Jakarta-hariandialog.co.id-6 Februari 2026–Otoritas Jasa Keuangan (OJK) mencermati keputusan Moody’s Investors Service (Moody’s) mempertahankan Sovereign Credit Rating Republik Indonesia pada level Baa2, dengan penyesuaian outlook dari Stabil menjadi Negatif.
OJK menilai afirmasi peringkat ini, menegaskan fundamental ekonomi Indonesia tetap solid, didukung pertumbuhan ekonomi relatif kuat, kerangka kebijakan makro yang disiplin,serta ketahanan Sektor Jasa Keuangan ( SJK ) di tengah meningkatnya ketidakpastian global. Moody’s menyebut, perekonomian Indonesia tetap resilien, ditopang kekuatan struktural serta kebijakan fiskal dan moneter prudent.

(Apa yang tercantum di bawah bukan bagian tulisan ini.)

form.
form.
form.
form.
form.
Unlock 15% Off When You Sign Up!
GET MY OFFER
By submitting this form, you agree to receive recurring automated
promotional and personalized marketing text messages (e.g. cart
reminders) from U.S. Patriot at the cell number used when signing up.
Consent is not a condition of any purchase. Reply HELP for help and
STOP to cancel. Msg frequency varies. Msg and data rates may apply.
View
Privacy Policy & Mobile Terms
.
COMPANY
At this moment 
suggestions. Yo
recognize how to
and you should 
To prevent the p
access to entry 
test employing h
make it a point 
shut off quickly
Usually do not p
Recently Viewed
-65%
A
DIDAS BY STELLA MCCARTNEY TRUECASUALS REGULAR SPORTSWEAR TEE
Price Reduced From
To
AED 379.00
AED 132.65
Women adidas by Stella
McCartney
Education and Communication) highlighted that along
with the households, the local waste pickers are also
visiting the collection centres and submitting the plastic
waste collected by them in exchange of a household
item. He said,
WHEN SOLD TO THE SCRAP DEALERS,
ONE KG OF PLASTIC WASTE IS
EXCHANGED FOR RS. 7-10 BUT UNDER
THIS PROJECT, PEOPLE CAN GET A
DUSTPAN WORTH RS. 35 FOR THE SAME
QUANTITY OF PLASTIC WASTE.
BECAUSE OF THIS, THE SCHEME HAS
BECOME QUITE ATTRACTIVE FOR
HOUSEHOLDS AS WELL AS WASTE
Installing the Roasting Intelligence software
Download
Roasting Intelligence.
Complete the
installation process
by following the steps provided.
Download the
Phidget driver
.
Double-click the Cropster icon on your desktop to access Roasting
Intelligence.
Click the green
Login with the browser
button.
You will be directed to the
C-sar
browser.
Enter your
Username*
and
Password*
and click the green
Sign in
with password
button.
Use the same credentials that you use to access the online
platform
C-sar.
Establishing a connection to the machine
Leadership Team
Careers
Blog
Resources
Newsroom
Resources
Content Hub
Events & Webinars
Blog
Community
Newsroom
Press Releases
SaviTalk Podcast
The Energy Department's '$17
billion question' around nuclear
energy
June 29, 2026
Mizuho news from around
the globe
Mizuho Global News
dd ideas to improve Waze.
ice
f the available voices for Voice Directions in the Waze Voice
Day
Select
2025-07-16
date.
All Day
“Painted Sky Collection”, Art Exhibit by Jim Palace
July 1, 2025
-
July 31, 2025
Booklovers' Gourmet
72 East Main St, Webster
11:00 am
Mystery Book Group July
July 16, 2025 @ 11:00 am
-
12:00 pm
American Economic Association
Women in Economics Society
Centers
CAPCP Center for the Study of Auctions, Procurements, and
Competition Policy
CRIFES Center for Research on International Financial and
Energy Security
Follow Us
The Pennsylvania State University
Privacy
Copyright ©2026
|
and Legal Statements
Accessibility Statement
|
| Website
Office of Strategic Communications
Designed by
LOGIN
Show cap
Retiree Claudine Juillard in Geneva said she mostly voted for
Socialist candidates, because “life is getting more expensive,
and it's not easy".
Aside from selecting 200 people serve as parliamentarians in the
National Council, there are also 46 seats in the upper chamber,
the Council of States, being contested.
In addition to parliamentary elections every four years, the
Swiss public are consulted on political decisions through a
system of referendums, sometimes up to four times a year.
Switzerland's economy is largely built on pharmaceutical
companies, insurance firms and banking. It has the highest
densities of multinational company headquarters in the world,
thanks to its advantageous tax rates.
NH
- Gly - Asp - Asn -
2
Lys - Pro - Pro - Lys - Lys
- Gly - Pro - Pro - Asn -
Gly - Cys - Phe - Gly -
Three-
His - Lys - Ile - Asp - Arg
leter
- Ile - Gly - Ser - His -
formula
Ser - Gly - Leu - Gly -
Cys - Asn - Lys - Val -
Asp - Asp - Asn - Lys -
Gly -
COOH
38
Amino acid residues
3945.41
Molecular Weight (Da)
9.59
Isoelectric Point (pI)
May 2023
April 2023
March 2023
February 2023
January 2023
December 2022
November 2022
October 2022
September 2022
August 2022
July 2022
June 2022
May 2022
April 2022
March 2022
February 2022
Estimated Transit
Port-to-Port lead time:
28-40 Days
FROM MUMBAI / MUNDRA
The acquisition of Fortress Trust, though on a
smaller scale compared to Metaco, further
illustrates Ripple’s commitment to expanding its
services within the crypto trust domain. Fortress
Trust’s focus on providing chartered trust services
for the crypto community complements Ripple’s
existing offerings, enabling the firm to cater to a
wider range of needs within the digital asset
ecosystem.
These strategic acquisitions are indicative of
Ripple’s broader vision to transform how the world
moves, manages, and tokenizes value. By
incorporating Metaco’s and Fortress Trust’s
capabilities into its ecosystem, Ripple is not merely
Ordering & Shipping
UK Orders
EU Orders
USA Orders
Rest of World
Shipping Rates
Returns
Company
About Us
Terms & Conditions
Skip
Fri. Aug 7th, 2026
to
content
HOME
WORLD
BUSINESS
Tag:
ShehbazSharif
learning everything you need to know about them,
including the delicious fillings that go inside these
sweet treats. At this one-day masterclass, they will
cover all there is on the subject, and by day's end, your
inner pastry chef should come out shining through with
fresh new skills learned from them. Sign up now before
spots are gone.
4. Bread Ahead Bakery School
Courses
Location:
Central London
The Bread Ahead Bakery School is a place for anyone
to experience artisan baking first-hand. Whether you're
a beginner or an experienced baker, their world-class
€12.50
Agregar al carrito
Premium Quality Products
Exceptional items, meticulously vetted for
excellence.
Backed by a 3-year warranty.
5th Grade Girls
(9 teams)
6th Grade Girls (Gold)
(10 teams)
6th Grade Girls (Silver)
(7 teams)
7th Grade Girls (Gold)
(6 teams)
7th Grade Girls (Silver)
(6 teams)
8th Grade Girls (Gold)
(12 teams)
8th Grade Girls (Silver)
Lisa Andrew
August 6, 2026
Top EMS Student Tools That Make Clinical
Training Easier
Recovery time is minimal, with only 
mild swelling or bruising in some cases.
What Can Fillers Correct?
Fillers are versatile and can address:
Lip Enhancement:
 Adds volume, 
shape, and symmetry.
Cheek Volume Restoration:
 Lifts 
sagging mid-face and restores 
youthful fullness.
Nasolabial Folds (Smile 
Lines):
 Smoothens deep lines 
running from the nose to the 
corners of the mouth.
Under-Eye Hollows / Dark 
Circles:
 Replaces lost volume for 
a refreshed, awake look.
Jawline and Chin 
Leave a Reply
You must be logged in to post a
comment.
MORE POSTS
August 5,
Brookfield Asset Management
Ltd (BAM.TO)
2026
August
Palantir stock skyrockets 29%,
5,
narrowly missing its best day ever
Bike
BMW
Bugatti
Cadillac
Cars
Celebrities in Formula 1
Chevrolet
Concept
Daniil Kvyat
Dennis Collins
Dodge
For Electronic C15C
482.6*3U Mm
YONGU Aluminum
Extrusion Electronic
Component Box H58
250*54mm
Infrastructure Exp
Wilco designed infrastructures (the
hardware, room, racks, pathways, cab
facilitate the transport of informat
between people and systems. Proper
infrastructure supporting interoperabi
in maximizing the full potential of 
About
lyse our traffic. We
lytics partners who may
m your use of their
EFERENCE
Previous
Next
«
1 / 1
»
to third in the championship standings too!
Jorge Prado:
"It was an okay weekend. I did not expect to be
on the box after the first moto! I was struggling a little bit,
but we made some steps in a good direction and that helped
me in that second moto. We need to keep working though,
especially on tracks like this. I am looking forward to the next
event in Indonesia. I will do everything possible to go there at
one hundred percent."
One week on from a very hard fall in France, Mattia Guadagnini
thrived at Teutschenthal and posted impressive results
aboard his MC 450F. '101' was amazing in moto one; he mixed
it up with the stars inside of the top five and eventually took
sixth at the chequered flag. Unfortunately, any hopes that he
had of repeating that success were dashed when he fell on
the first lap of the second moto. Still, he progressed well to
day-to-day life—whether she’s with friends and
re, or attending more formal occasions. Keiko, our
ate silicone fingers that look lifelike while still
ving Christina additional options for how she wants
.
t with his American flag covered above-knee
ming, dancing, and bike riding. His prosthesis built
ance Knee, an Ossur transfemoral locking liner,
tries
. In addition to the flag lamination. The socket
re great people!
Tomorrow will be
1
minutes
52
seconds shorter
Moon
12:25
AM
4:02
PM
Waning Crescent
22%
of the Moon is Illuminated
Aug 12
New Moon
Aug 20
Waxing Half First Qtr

Sejalan rilis data Badan Pusat Statistik (BPS) Jumat ini, perekonomian Indonesia tumbuh 5,11 persen tahun 2025, lebih tinggi dibandingkan capaian tahun sebelumnya. Kinerja ini menunjukkan kemampuan perekonomian nasional menjaga momentum pertumbuhan di tengah tantangan global, sekaligus penopang penting terhadap ketidakpastian jangka pendek tercermin dalam outlook. OJK menilai prospek perekonomian nasional tetap positif dan berkelanjutan, didukung permintaan domestik yang solid, kontribusi sektor keuangan stabil,serta kesinambungan agenda reformasi berkelanjutan.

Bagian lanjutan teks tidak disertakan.